## Exercise details
Nothing outside the lines below from the one containing "Valuasi IPO Indonesian" through the one containing "Am nächsten Morgen" is to be printed; print those exactly, ends included, and drop the pictures.

[Saved data entries]
┄┄┄┄┄┄

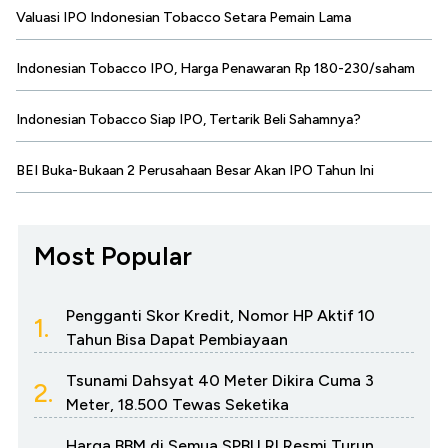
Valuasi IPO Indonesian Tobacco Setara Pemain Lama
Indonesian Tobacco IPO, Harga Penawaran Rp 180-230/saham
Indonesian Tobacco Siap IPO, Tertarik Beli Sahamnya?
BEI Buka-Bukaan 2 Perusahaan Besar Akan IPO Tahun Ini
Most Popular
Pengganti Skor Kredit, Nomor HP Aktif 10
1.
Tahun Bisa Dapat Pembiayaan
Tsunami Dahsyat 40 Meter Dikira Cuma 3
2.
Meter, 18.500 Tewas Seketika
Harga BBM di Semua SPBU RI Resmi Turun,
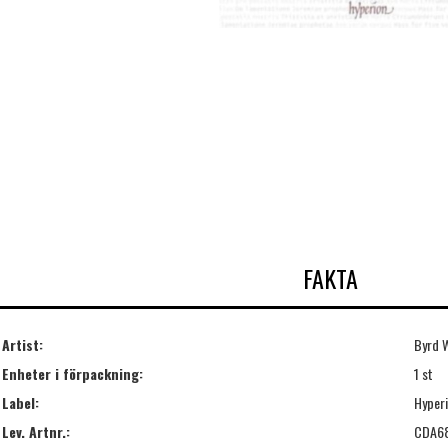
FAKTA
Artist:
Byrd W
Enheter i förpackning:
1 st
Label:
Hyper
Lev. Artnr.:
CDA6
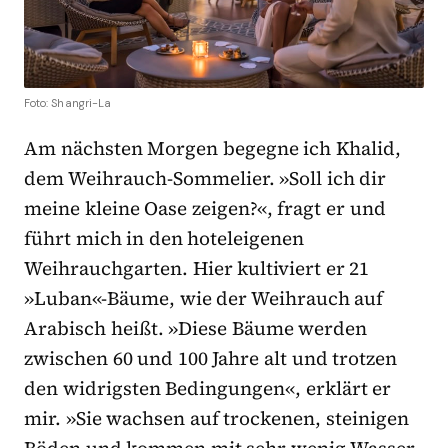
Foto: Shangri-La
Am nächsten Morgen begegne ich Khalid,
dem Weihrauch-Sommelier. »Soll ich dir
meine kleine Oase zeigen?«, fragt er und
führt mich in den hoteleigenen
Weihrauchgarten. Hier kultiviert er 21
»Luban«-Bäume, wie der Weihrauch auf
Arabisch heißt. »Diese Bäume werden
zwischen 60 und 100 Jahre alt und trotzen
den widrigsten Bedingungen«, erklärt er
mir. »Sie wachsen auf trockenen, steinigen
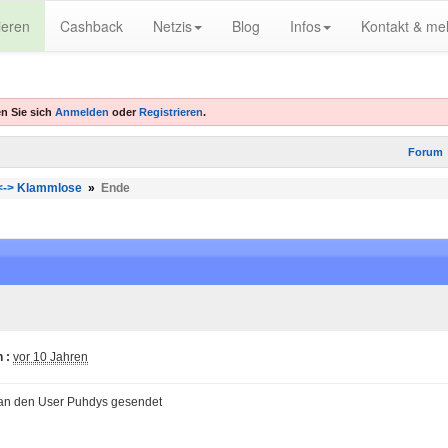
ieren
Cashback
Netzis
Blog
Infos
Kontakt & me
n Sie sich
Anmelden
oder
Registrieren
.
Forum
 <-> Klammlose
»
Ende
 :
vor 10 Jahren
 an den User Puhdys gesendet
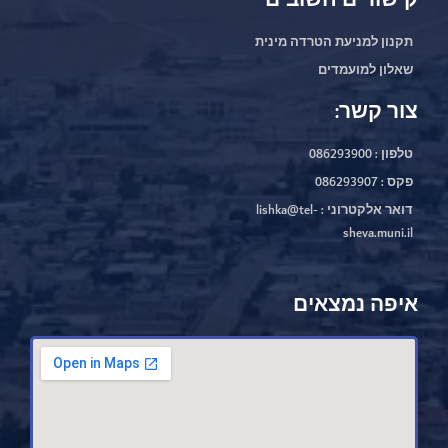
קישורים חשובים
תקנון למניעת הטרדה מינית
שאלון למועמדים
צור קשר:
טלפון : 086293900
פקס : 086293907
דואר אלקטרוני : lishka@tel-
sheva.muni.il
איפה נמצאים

┄┄┄┄┄┄

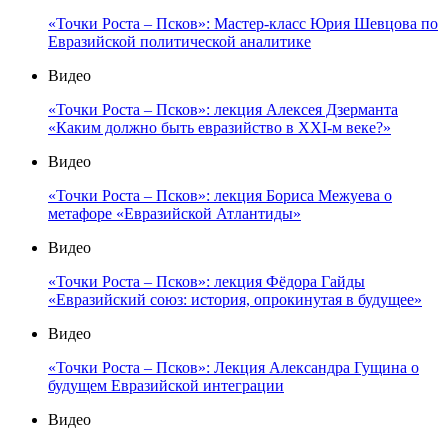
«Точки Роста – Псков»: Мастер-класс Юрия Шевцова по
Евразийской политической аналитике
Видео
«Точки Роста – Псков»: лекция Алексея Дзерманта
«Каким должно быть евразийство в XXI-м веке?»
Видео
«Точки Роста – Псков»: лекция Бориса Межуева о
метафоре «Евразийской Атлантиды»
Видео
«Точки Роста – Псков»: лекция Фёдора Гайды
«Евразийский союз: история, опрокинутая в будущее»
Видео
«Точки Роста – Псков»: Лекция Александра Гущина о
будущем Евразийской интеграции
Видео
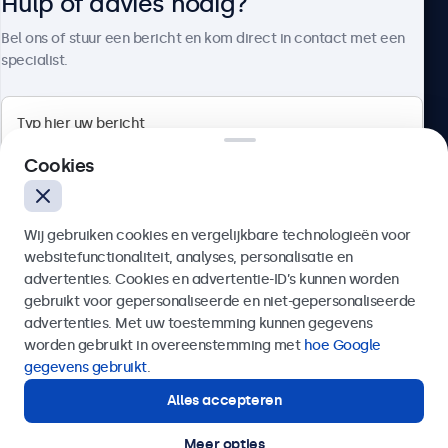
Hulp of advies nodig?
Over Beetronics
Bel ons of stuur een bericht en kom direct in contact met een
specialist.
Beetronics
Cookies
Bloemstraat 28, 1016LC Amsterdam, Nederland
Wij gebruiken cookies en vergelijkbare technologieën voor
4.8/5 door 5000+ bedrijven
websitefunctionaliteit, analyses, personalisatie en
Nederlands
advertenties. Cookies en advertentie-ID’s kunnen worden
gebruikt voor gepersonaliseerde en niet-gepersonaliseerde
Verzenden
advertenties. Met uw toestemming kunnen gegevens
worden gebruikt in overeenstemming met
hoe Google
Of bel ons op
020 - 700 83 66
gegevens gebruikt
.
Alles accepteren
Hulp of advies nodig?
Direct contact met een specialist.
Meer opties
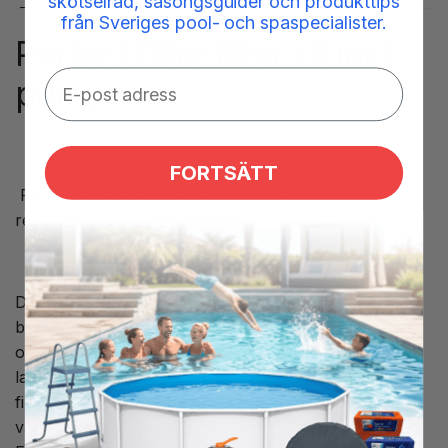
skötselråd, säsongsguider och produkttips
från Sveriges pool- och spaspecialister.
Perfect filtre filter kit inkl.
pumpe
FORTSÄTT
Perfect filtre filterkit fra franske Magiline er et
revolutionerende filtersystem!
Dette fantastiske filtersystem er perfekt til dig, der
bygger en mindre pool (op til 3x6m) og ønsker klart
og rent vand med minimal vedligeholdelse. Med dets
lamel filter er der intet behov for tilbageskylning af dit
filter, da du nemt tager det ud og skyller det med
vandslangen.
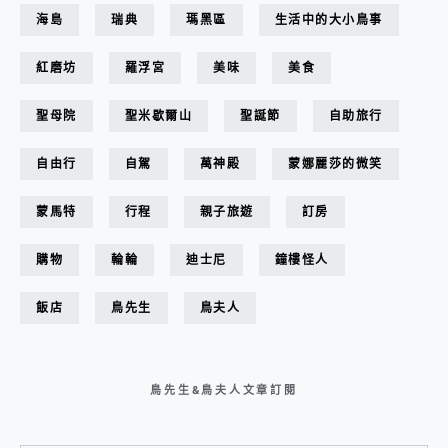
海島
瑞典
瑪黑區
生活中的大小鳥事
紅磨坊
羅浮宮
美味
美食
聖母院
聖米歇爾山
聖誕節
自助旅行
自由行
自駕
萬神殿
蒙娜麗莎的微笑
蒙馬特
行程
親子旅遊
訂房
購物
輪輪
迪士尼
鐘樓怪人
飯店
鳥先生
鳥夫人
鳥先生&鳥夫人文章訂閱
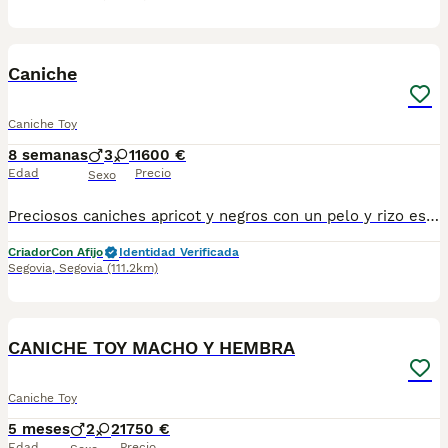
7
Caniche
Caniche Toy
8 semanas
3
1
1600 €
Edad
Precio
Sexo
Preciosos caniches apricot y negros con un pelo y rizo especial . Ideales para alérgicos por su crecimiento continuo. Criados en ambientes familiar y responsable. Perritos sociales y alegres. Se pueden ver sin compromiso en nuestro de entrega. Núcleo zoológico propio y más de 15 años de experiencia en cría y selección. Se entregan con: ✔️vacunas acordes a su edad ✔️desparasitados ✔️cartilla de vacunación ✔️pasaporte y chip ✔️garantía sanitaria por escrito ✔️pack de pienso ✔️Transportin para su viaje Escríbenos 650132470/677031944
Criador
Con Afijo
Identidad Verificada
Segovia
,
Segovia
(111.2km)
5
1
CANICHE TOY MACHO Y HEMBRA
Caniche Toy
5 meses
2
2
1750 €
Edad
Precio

┄┄┄┄┄┄

## Answer area
Valuasi IPO Indonesian Tobacco Setara Pemain Lama
Indonesian Tobacco IPO, Harga Penawaran Rp 180-230/saham
Indonesian Tobacco Siap IPO, Tertarik Beli Sahamnya?
BEI Buka-Bukaan 2 Perusahaan Besar Akan IPO Tahun Ini
Most Popular
Pengganti Skor Kredit, Nomor HP Aktif 10
1.
Tahun Bisa Dapat Pembiayaan
Tsunami Dahsyat 40 Meter Dikira Cuma 3
2.
Meter, 18.500 Tewas Seketika
Harga BBM di Semua SPBU RI Resmi Turun,
FAKTA
Artist:
Byrd W
Enheter i förpackning:
1 st
Label:
Hyper
Lev. Artnr.:
CDA6
Foto: Shangri-La
Am nächsten Morgen begegne ich Khalid,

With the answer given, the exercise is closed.